Return the stretch from the line with "あなたはどんな「インターネット老人」だっ" through the line with "Une démarche pour l’avenir" in the data below, character for character, skipping all pictures.

- Stored data
• • • • • • •

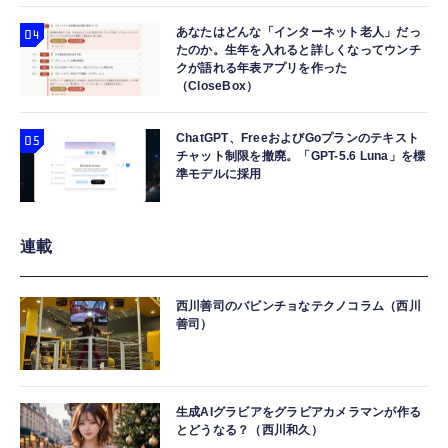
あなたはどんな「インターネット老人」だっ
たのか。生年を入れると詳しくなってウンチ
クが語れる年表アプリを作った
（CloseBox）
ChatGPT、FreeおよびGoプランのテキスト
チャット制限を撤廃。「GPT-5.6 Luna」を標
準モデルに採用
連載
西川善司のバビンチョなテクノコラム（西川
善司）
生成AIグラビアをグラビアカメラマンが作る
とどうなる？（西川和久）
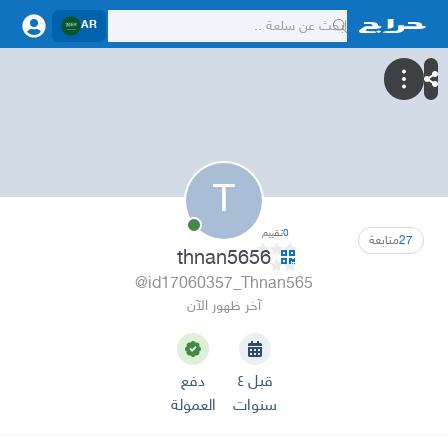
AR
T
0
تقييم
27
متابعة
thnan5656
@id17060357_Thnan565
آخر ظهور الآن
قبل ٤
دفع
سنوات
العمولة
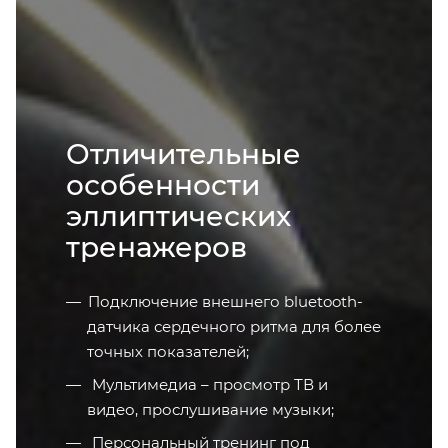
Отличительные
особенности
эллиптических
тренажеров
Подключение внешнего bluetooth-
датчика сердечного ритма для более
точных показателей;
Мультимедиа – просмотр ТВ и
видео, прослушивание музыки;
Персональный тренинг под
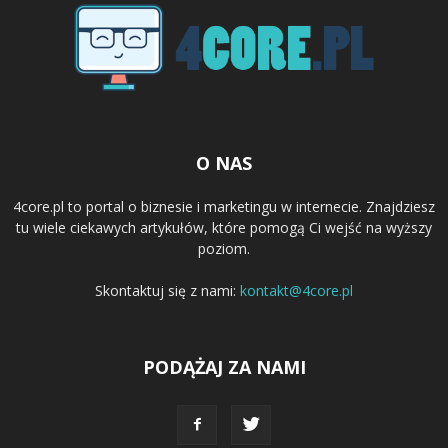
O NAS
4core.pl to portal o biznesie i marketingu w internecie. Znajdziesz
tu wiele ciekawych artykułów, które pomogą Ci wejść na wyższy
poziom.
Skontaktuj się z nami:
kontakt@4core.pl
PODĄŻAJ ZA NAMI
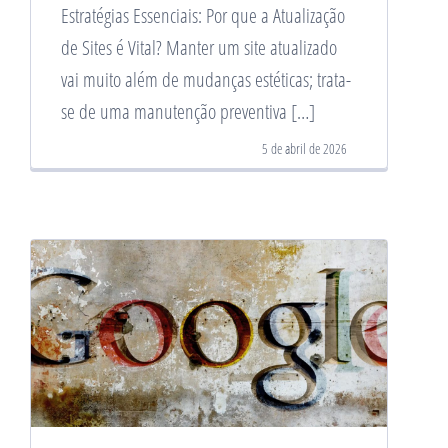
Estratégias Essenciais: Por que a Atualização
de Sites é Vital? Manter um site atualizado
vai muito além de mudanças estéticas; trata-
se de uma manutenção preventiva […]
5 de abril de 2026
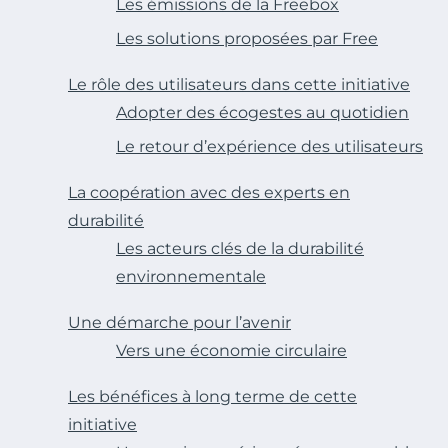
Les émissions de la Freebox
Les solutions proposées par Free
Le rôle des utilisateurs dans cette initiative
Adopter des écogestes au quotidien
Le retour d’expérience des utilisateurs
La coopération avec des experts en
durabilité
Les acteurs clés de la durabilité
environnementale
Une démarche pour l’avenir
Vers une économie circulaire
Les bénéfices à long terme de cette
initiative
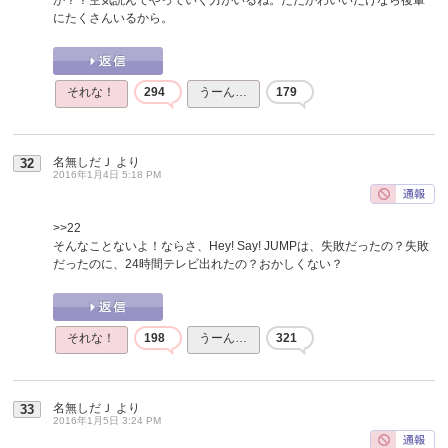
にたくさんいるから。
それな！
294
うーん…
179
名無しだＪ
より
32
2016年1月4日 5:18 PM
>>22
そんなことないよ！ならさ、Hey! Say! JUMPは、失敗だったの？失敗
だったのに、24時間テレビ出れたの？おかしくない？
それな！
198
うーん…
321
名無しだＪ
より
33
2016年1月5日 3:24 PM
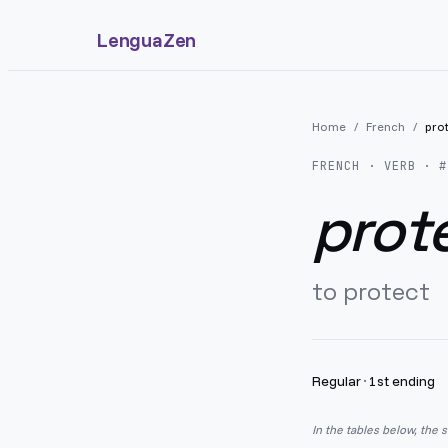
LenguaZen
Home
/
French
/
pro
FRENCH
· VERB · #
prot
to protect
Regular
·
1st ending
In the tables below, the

• • • • • • •

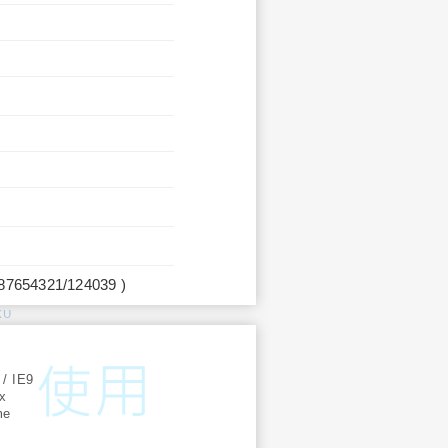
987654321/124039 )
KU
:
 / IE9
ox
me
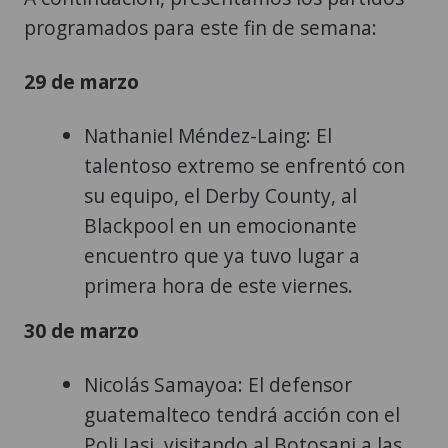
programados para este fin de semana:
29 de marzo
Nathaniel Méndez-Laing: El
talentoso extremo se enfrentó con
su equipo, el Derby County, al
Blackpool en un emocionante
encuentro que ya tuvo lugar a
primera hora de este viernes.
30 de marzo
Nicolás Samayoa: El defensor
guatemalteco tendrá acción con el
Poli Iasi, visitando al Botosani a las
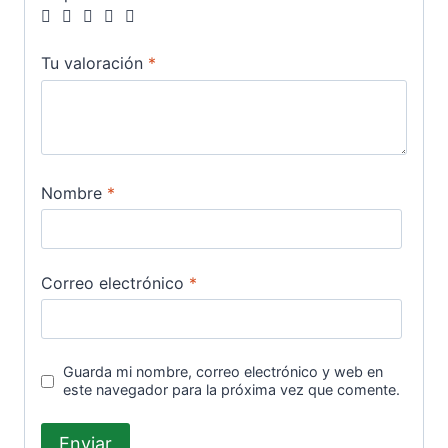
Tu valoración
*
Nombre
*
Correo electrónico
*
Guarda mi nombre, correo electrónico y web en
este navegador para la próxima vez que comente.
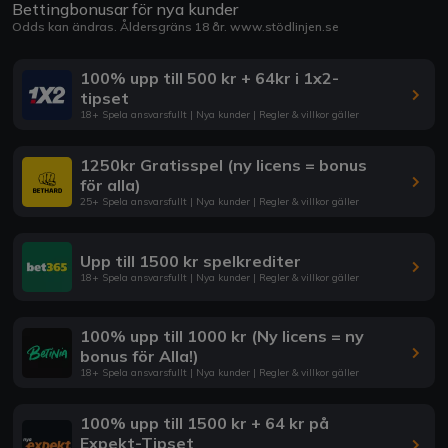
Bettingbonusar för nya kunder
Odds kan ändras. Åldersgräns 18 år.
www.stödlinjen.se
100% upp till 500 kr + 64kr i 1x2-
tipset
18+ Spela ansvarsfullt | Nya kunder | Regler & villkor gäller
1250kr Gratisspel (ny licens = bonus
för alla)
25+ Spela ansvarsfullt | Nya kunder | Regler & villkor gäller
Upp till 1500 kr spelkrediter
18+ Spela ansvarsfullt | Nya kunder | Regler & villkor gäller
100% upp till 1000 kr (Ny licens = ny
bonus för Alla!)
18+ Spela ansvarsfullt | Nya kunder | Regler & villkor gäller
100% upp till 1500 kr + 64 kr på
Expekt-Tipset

• • • • • • •

- Exercise result
あなたはどんな「インターネット老人」だっ
たのか。生年を入れると詳しくなってウンチ
クが語れる年表アプリを作った
（CloseBox）
ChatGPT、FreeおよびGoプランのテキスト
チャット制限を撤廃。「GPT-5.6 Luna」を標
準モデルに採用
連載
西川善司のバビンチョなテクノコラム（西川
善司）
生成AIグラビアをグラビアカメラマンが作る
とどうなる？（西川和久）
AR
T
0
تقييم
27
متابعة
thnan5656
@id17060357_Thnan565
آخر ظهور الآن
قبل ٤
دفع
سنوات
العمولة
Отличительные
особенности
эллиптических
тренажеров
Подключение внешнего bluetooth-
датчика сердечного ритма для более
точных показателей;
Мультимедиа – просмотр ТВ и
видео, прослушивание музыки;
Персональный тренинг под
O NAS
4core.pl to portal o biznesie i marketingu w internecie. Znajdziesz
tu wiele ciekawych artykułów, które pomogą Ci wejść na wyższy
poziom.
Skontaktuj się z nami:
kontakt@4core.pl
PODĄŻAJ ZA NAMI
Estratégias Essenciais: Por que a Atualização
de Sites é Vital? Manter um site atualizado
vai muito além de mudanças estéticas; trata-
se de uma manutenção preventiva […]
5 de abril de 2026
Les émissions de la Freebox
Les solutions proposées par Free
Le rôle des utilisateurs dans cette initiative
Adopter des écogestes au quotidien
Le retour d’expérience des utilisateurs
La coopération avec des experts en
durabilité
Les acteurs clés de la durabilité
environnementale
Une démarche pour l’avenir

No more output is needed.